Police are ‘only in the foothills’ of tackling online abuse, MPs told
A senior police officer admitted to MPs that they are “only in the foothills” when it comes to tackling online abuse, after being told that not a single perpetrator has ever been reprimanded for the stream of sexist and racist abuse suffered by Diane Abbott, the shadow home secretary.
Asst Ch Const Mark Hamilton, the national police chiefs’ council lead on hate crime, has told MPs that anybody reporting online abuse would expect to get “a more fulsome response” than that described in Abbott’s case.
His acknowledgement came after Yvette Cooper, the chair of the Commons home affairs select committee, quoted from a letter from Abbott’s office to the police saying that nobody has ever been reprimanded for the stream of death and rape threats she has received online, despite providing officers with email addresses and postcodes.
The disclose during a Commons home affairs committee hearing in which Hamilton declined to endorse widespread concerns, particularly in the Polish community, that the Brexit triggering of article 50 next month will trigger a fresh spike in hate crime.
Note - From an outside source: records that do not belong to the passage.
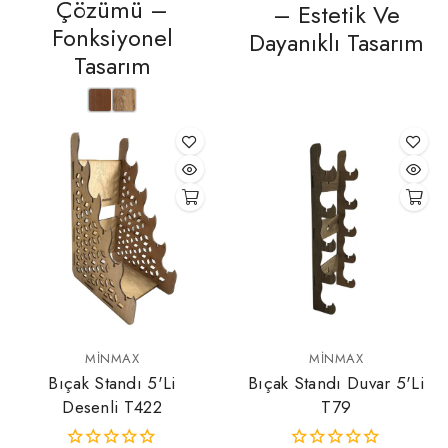
Çözümü –
– Estetik Ve
Fonksiyonel
Dayanıklı Tasarım
Tasarım
MINMAX
MINMAX
Bıçak Standı 5'li
Bıçak Standı Duvar 5'li
Desenli T422
T79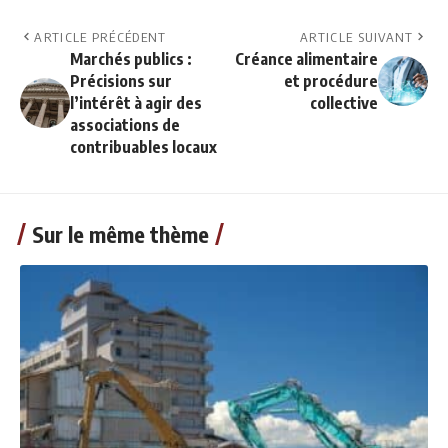
ARTICLE PRÉCÉDENT
ARTICLE SUIVANT
Marchés publics :
Créance alimentaire
Précisions sur
et procédure
l’intérêt à agir des
collective
associations de
contribuables locaux
Sur le même thème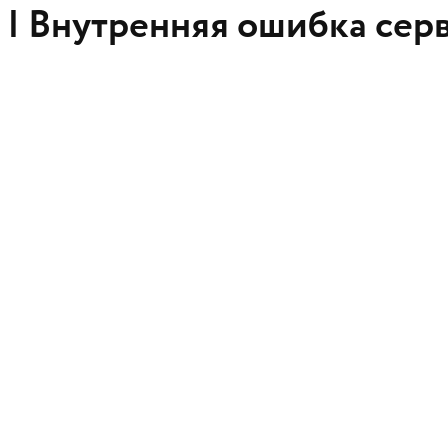
 |
Внутренняя ошибка сер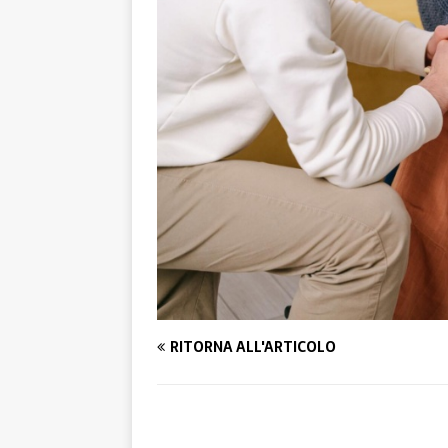
RITORNA ALL'ARTICOLO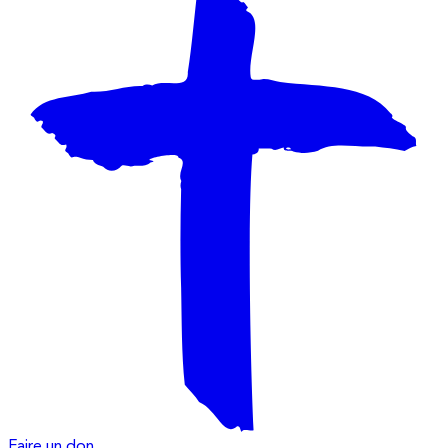
Faire un don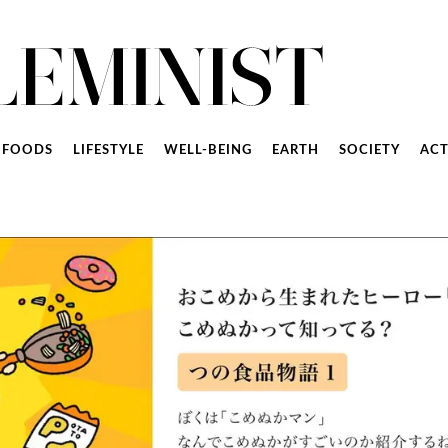
FOODS
LIFESTYLE
WELL-BEING
EARTH
SOCIETY
ACT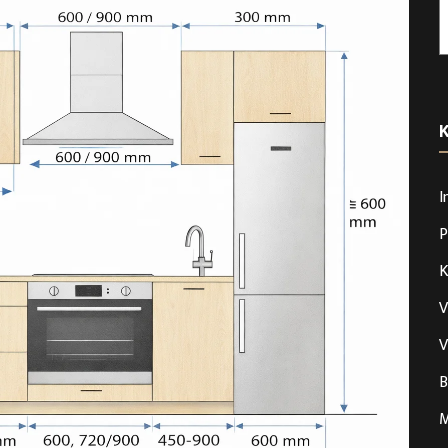
I
P
K
V
V
B
M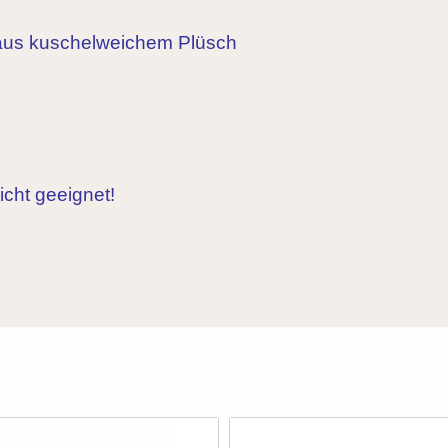
us kuschelweichem Plüsch
icht geeignet!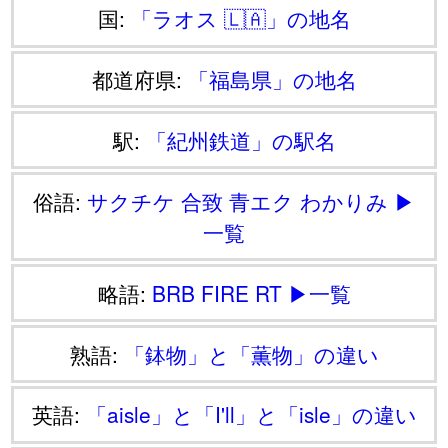
国:
「ラオス 🇱🇦」の地名
都道府県:
「福島県」の地名
駅:
「紀州鉄道」の駅名
俗語:
サクチケ
合致
青エク
わかりみ
▶
一覧
略語:
BRB
FIRE
RT
▶一覧
熟語:
「鉢物」と「薫物」の違い
英語:
「aisle」と「I'll」と「isle」の違い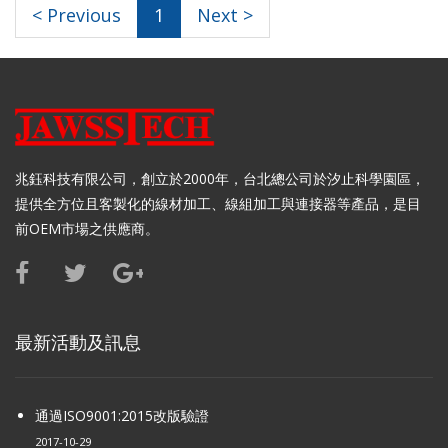
< Previous
1
Next >
兆鈺科技有限公司，創立於2000年，台北總公司於汐止科學園區，
提供全方位且客製化的線材加工、線組加工與連接器等產品，是目
前OEM市場之供應商。
最新活動及訊息
通過ISO9001:2015改版驗證
2017-10-29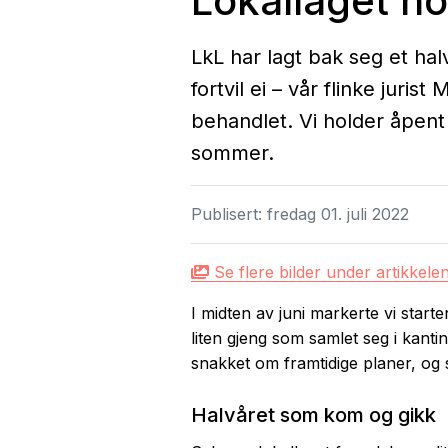
Lokallaget ho
LkL har lagt bak seg et hal
fortvil ei – vår flinke juri
behandlet. Vi holder åpent
sommer.
Publisert:
fredag 01. juli 2022
Se flere bilder under artikkele
I midten av juni markerte vi star
liten gjeng som samlet seg i kantin
snakket om framtidige planer, og 
Halvåret som kom og gikk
Hamilton said police forces were looking at a number of potential trigger points since the Brexit referendum and had been working with the Polish community and a number of embassies on the issue. He said that the spike in hate crime during the EU referendum campaign and its immediate aftermath had been at the lower end involving incidents such as verbal abuse and spitting in the street, which it was difficult to prevent.
“What I do not want to do is to go to a community and say that something is about to happen in the political sphere and you may become a victim of hate crime,” Hamilton told MPs. “Everyone is concerned that there may be more trigger events.”
He said one of the positive elements that had come out of the summer spike in hate crime was the greater willingness of members of the public to record such incidents on their phones and to report them to the police.
Police witnesses told the MPs that, while their response to online crime and online hate crime was “only in the foothills”, it was still the strongest in Europe.
Hamilton said that the last 24 to 36 months had seen a real expansion in online abuse of a highly offensive nature – particularly towards women – and especially towards celebrities and politicians.
He said that it was difficult to prosecute and bring people to justice for incitement to hatred, with the problems involving overseas jurisdictions, weakness in legislation and the capacity of forces to tackle it. He said that there were backlogs in specialist examination of computer images including in child sexual abuse cases: “We are still trying to develop our full response.”